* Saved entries

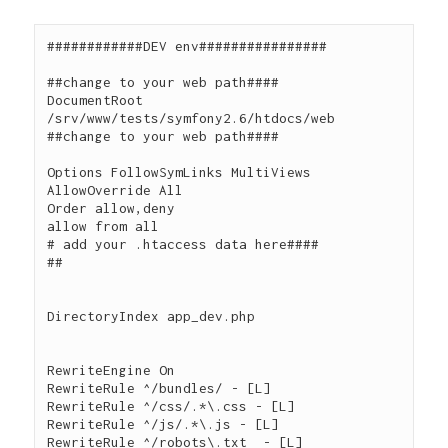
############DEV env################

##change to your web path####

DocumentRoot 
/srv/www/tests/symfony2.6/htdocs/web

##change to your web path####

Options FollowSymLinks MultiViews

AllowOverride All

Order allow,deny

allow from all

# add your .htaccess data here####

##

DirectoryIndex app_dev.php

RewriteEngine On

RewriteRule ^/bundles/ - [L]

RewriteRule ^/css/.*\.css - [L]

RewriteRule ^/js/.*\.js - [L]

RewriteRule ^/robots\.txt  - [L]
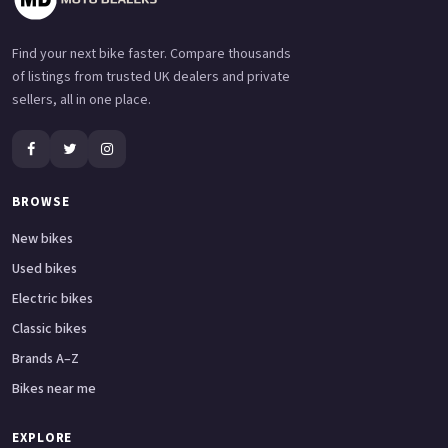
Find your next bike faster. Compare thousands
of listings from trusted UK dealers and private
sellers, all in one place.
BROWSE
New bikes
Used bikes
Electric bikes
Classic bikes
Brands A–Z
Bikes near me
EXPLORE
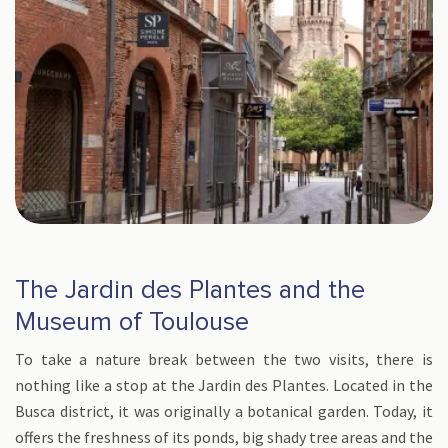
The Jardin des Plantes and the
Museum of Toulouse
To take a nature break between the two visits, there is
nothing like a stop at the Jardin des Plantes. Located in the
Busca district, it was originally a botanical garden. Today, it
offers the freshness of its ponds, big shady tree areas and the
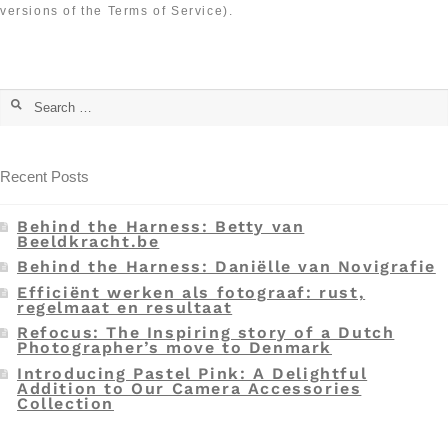
versions of the Terms of Service).
Recent Posts
Behind the Harness: Betty van
Beeldkracht.be
Behind the Harness: Daniëlle van Novigrafie
Efficiënt werken als fotograaf: rust,
regelmaat en resultaat
Refocus: The Inspiring story of a Dutch
Photographer’s move to Denmark
Introducing Pastel Pink: A Delightful
Addition to Our Camera Accessories
Collection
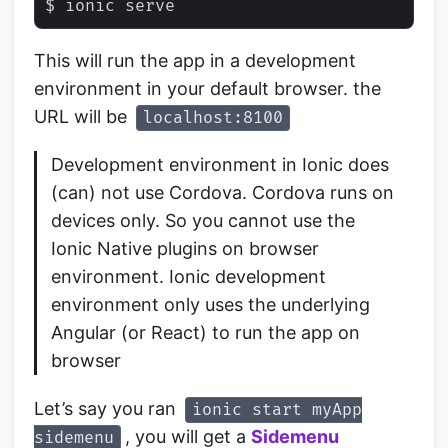
This will run the app in a development
environment in your default browser. the
URL will be
localhost:8100
Development environment in Ionic does
(can) not use Cordova. Cordova runs on
devices only. So you cannot use the
Ionic Native plugins on browser
environment. Ionic development
environment only uses the underlying
Angular (or React) to run the app on
browser
Let’s say you ran
ionic start myApp
, you will get a
Sidemenu
sidemenu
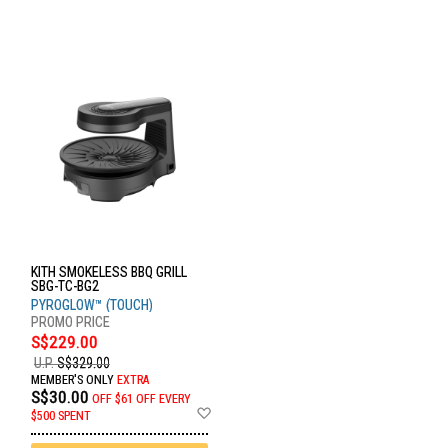
KITH SMOKELESS BBQ GRILL
SBG-TC-BG2
PYROGLOW™ (TOUCH)
S$229.00
U.P.
S$329.00
MEMBER'S ONLY
EXTRA
S$30.00
OFF
$61 OFF EVERY
Add
$500 SPENT
to
Wish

* YOUR GOAL
Drop the images and transcribe the entries above exactly.

* RESPONSE
############DEV env################

##change to your web path####

DocumentRoot 
/srv/www/tests/symfony2.6/htdocs/web

##change to your web path####

Options FollowSymLinks MultiViews

AllowOverride All

Order allow,deny

allow from all

# add your .htaccess data here####

##

DirectoryIndex app_dev.php

RewriteEngine On

RewriteRule ^/bundles/ - [L]

RewriteRule ^/css/.*\.css - [L]

RewriteRule ^/js/.*\.js - [L]

RewriteRule ^/robots\.txt  - [L]
Find your next bike faster. Compare thousands
of listings from trusted UK dealers and private
sellers, all in one place.
BROWSE
New bikes
Used bikes
Electric bikes
Classic bikes
Brands A–Z
Bikes near me
EXPLORE
The Jardin des Plantes and the
Museum of Toulouse
To take a nature break between the two visits, there is
nothing like a stop at the Jardin des Plantes. Located in the
Busca district, it was originally a botanical garden. Today, it
offers the freshness of its ponds, big shady tree areas and the
versions of the Terms of Service).
Recent Posts
Behind the Harness: Betty van
Beeldkracht.be
Behind the Harness: Daniëlle van Novigrafie
Efficiënt werken als fotograaf: rust,
regelmaat en resultaat
Refocus: The Inspiring story of a Dutch
Photographer’s move to Denmark
Introducing Pastel Pink: A Delightful
Addition to Our Camera Accessories
Collection
This will run the app in a development
environment in your default browser. the
URL will be
localhost:8100
Development environment in Ionic does
(can) not use Cordova. Cordova runs on
devices only. So you cannot use the
Ionic Native plugins on browser
environment. Ionic development
environment only uses the underlying
Angular (or React) to run the app on
browser
Let’s say you ran
ionic start myApp
, you will get a
Sidemenu
sidemenu
KITH SMOKELESS BBQ GRILL
SBG-TC-BG2
PYROGLOW™ (TOUCH)
S$229.00
U.P.
S$329.00
MEMBER'S ONLY
EXTRA
S$30.00
OFF
$61 OFF EVERY
Add
$500 SPENT
to
Wish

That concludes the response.